ISBN-13: 9780195089653 / Angielski / Twarda / 2011 / 792 str.
The recent dramatic rise in the number of public datasets available free from the Internet, coupled with the evolution of the Open Source software movement, which makes powerful analysis packages like R freely available, have greatly increased both the range of opportunities for exploratory data analysis and the variety of tools that support this type of analysis.

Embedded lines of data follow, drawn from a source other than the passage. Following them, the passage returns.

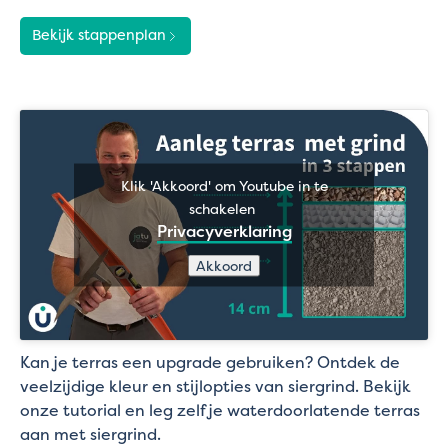
Bekijk stappenplan
Klik 'Akkoord' om Youtube in te
schakelen
Privacyverklaring
Akkoord
Kan je terras een upgrade gebruiken? Ontdek de
veelzijdige kleur en stijlopties van siergrind. Bekijk
onze tutorial en leg zelf je waterdoorlatende terras
aan met siergrind.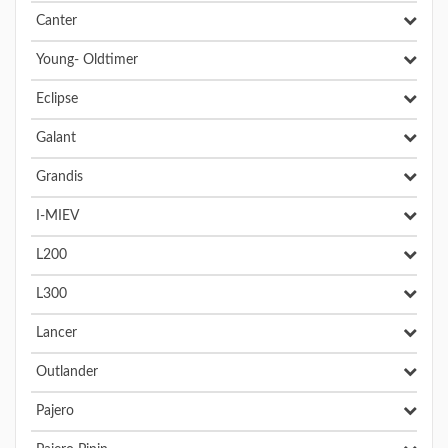
Canter
Young- Oldtimer
Eclipse
Galant
Grandis
I-MIEV
L200
L300
Lancer
Outlander
Pajero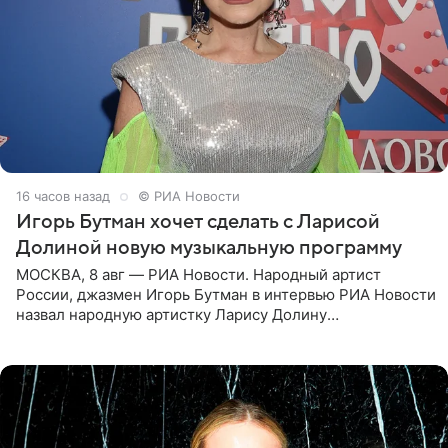
16 часов назад
© РИА Новости
Игорь Бутман хочет сделать с Ларисой
Долиной новую музыкальную программу
МОСКВА, 8 авг — РИА Новости. Народный артист
России, джазмен Игорь Бутман в интервью РИА Новости
назвал народную артистку Ларису Долину
великолепной певицей и рассказал о желании сделать с
ней новую совместную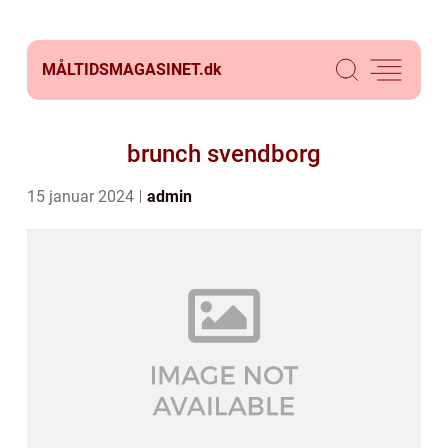
MÅLTIDSMAGASINET.
dk
brunch svendborg
15 januar 2024
admin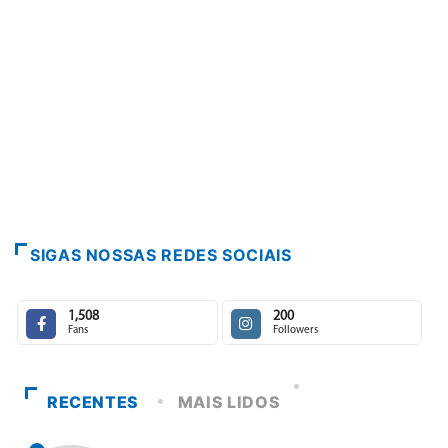
PARACATU E REGIÃO
Paracatu caminha pelos 20 anos
7 de agosto de 2026
SIGAS NOSSAS REDES SOCIAIS
1,508
200
Fans
Followers
RECENTES
MAIS LIDOS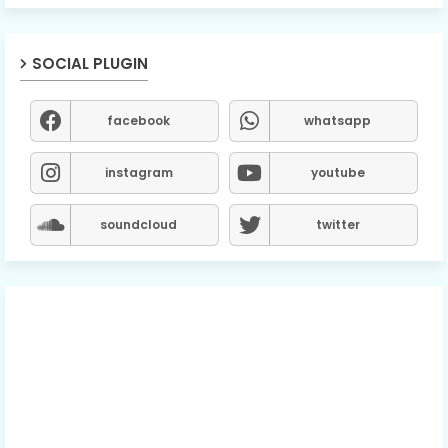
SOCIAL PLUGIN
facebook
whatsapp
instagram
youtube
soundcloud
twitter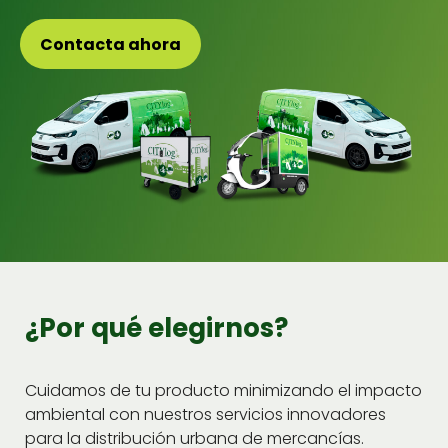
Con­tac­ta aho­ra
¿Por qué elegirnos?
Cuidamos de tu pro­duc­to min­i­mizan­do el impacto
ambi­en­tal con nue­stros ser­vi­cios inno­vadores
para la dis­tribu­ción urbana de mer­cancías.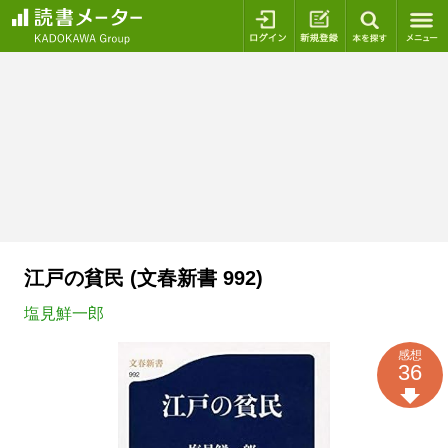
ログイン
新規登録
本を探
江戸の貧民 (文春新書 992)
塩見鮮一郎
感想
36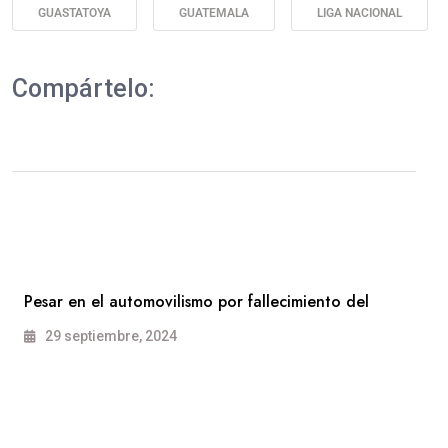
GUASTATOYA
GUATEMALA
LIGA NACIONAL
Compártelo:
Pesar en el automovilismo por fallecimiento del
29 septiembre, 2024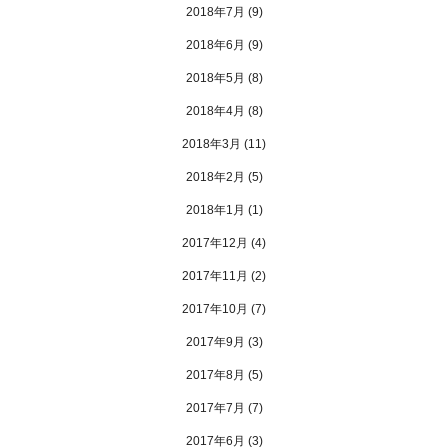
2018年7月
(9)
2018年6月
(9)
2018年5月
(8)
2018年4月
(8)
2018年3月
(11)
2018年2月
(5)
2018年1月
(1)
2017年12月
(4)
2017年11月
(2)
2017年10月
(7)
2017年9月
(3)
2017年8月
(5)
2017年7月
(7)
2017年6月
(3)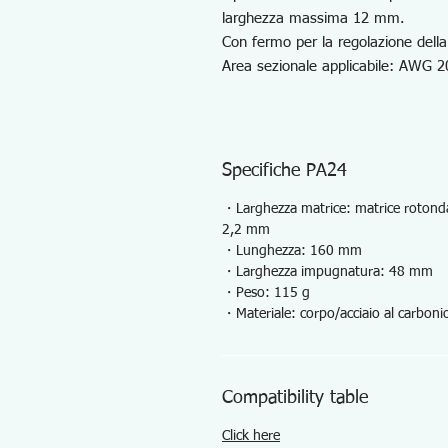
larghezza massima 12 mm.
Con fermo per la regolazione dell
Area sezionale applicabile: AWG 2
Specifiche PA24
・Larghezza matrice: matrice rotonda
2,2 mm
・Lunghezza: 160 mm
・Larghezza impugnatura: 48 mm
・Peso: 115 g
・Materiale: corpo/acciaio al carbon
Compatibility table
Click here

This book will provide a thorough introduction to a useful subset of these analysis tools, illustrating what they are, what they do, and when and how they fail. Specific topics covered include descriptive characterizations like summary statistics (mean, median, standard deviation, MAD scale estimate), graphical techniques like boxplots and nonparametric density estimates, various forms of regression modeling (standard linear regression models, logistic regression, and highly robust techniques like least trimmed squares), and the recognition and treatment of important data anomalies like outliers and missing data. The unique combination of topics presented in this book separate it from any other book of its kind. Intended for use as an introductory textbook for an exploratory data analysis course or as self-study companion for professionals and graduate students, this book assumes familiarity with calculus and linear algebra, though no previous exposure to probability or statistics is required. Both simulation-based and real data examples are included, as are end-of-chapter exercises and both R code and datasets.